I use it, with periods instead of hyphens, for all date-named files on electronic media. It puts them in chronological order.

For other than electronic media, I use the 7 Oct 12 format as per Strunk & White's 'The Elements of Style'.

Marc

Posted

The latter is the international standard for date related data. There is one standard so their is no mistakes when exchanging data between countries. That's one reason it's used by the US Armed forces.

We Americans tend to think that our way is the only way.

Posted

International Standard ISO 8601 states: 4 digit year - 2 digit month - 2 digit day.

Hyphen separators are optional and leading 0's recommended for month/day.

All as noted with above posts.

As an amateur radio operator I also use UTC time for all my contacts, but over the years used a "Day - Month - Year" format as that is what has been common in Europe, etc..

I've been getting more QSL cards of late with the ISO 8601 standard format. My next batch of QSL cards I'll be printing this next week will have the date set for the above.

Certainly makes it easier for me anyway.

The 1st release of ISO 8601 was in 1988, the 2nd in 2000 and the most recent was in 2004 and is labeled as: ISO 8601:2004

Click the link below for more information than anyone might want about ISO 8601.

ISO 8601 Data

Posted

I give my reports document #'s that follow the idea. The document # is also listed on the agreement.

For instance, today's report doc # is 121007a.

If I had a second on the same day it would be 121007b

It keeps the reports linked to the date and agreement with all applicable signatures.

Posted

It's how we wrote the date on stuff in the Army; two digit year, two digit month, two digit day. I've used it for the past 16 years on my reports. Friday's building inspection report number is BIR-12100502 (Building Inspection Report performed on the afternoon of October 5th 2012.)

Go into your camera settings and change the format.

ONE TEAM - ONE FIGHT!!!

Mike

Posted

Yeah, me too. YYMMDDx. It keeps my files in order.
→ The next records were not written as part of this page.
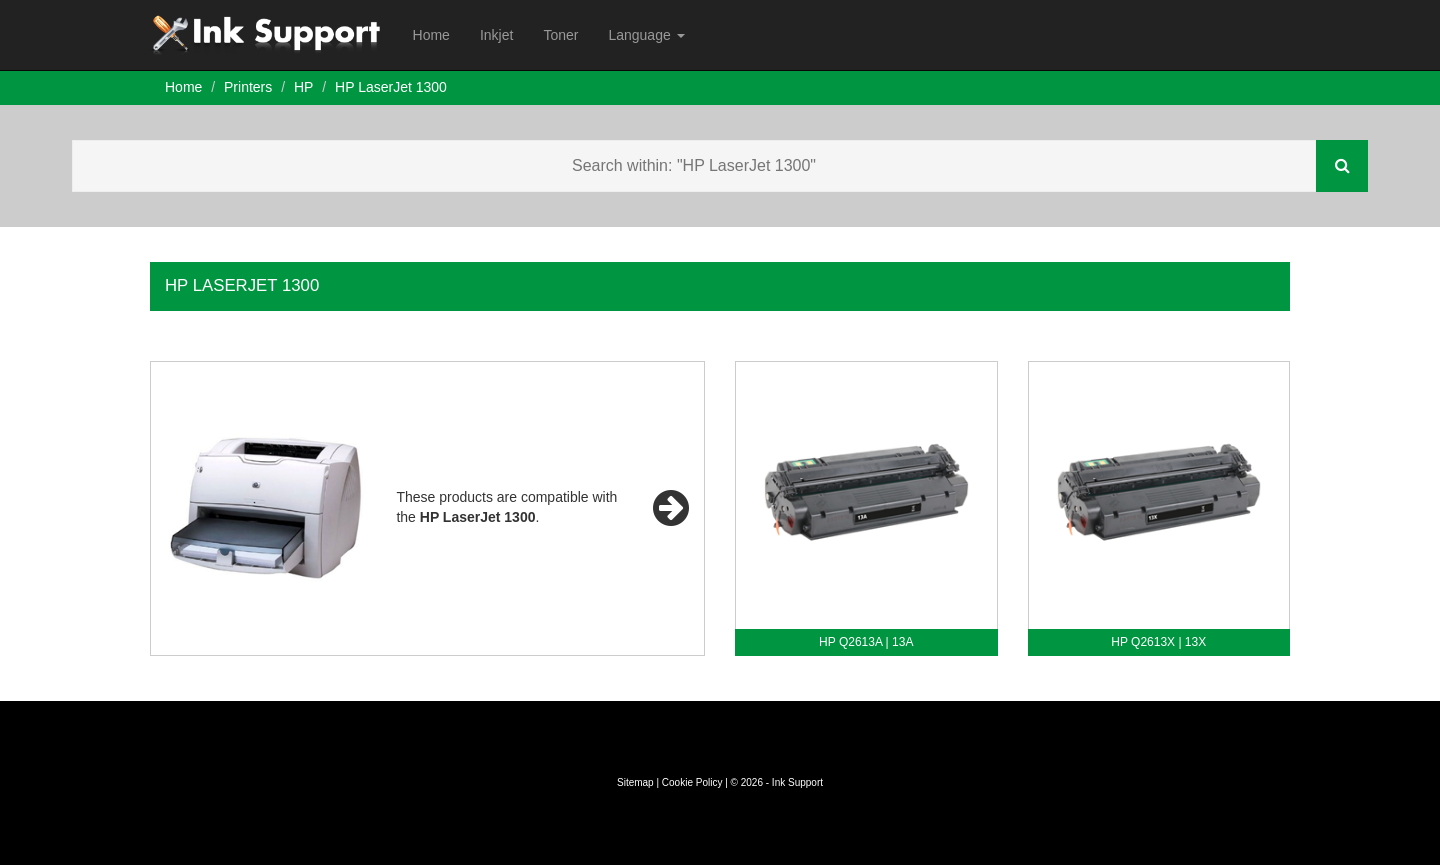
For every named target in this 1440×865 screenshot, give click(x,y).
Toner (560, 35)
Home (431, 35)
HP (303, 87)
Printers (248, 87)
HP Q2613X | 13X (1158, 642)
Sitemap (635, 782)
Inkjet (496, 35)
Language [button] (646, 35)
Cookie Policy (692, 782)
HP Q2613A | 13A (866, 642)
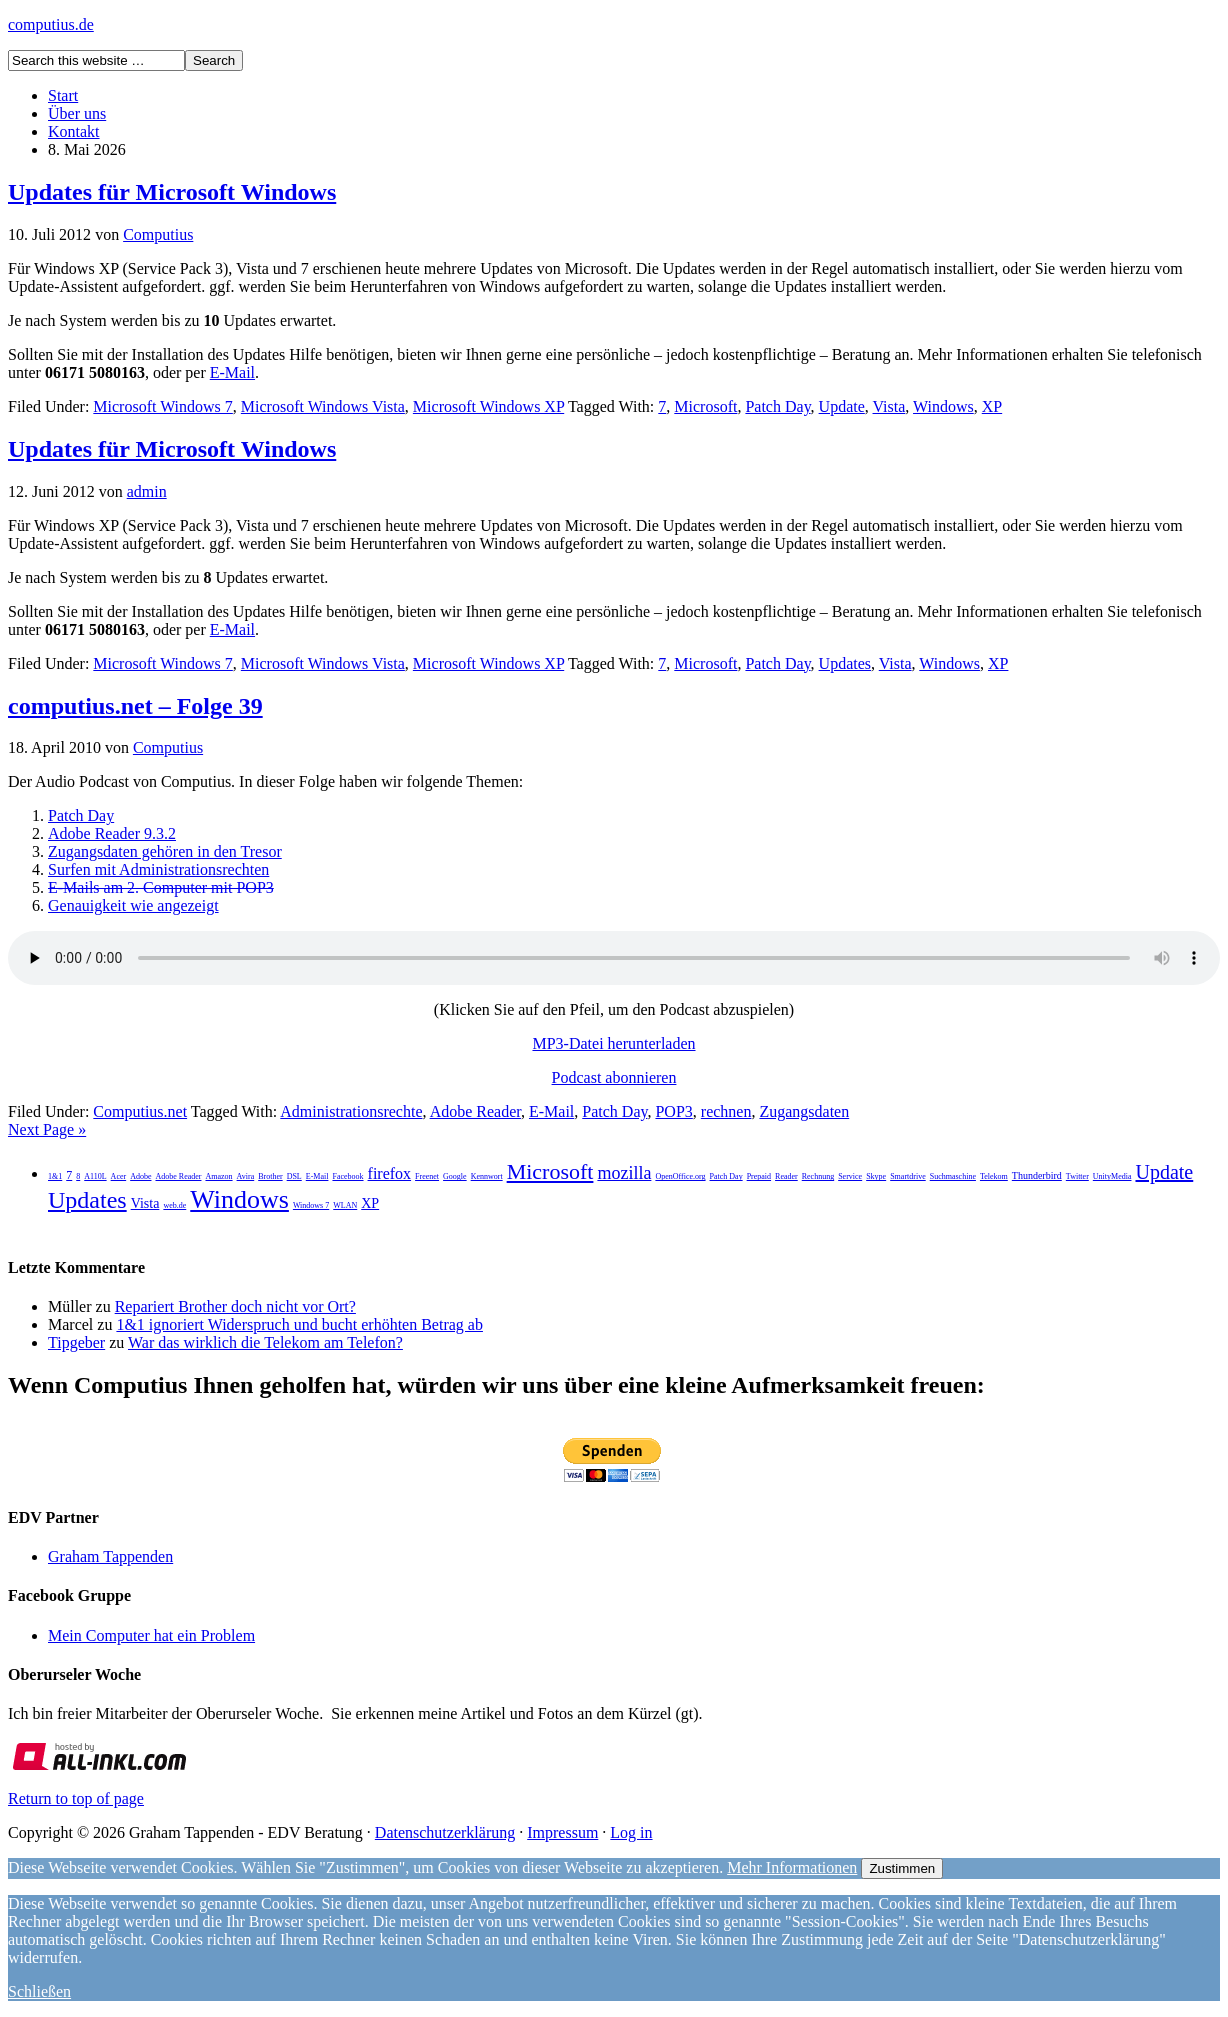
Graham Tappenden (110, 1556)
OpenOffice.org (680, 1176)
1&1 (55, 1176)
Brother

Back in the late 60's and during the 70's I was a computer programmer for various business mainframe systems. Data storage was bulky and a premium at that time, which is why we used YYMMDD for all dates instead of YYYYMMDD. Of course, this common practice led to the Y2K scare. I'm proud that I did my bit to employ the thousands of future computer geeks that eventually saved us all from a meltdown.

Posted

Oh.

It's just that when you see one thing one way for 50+ years, it's hard to see it another way and readily recognize (at least for this pea-brain).

Truth, justice, and the American way, Kibbel.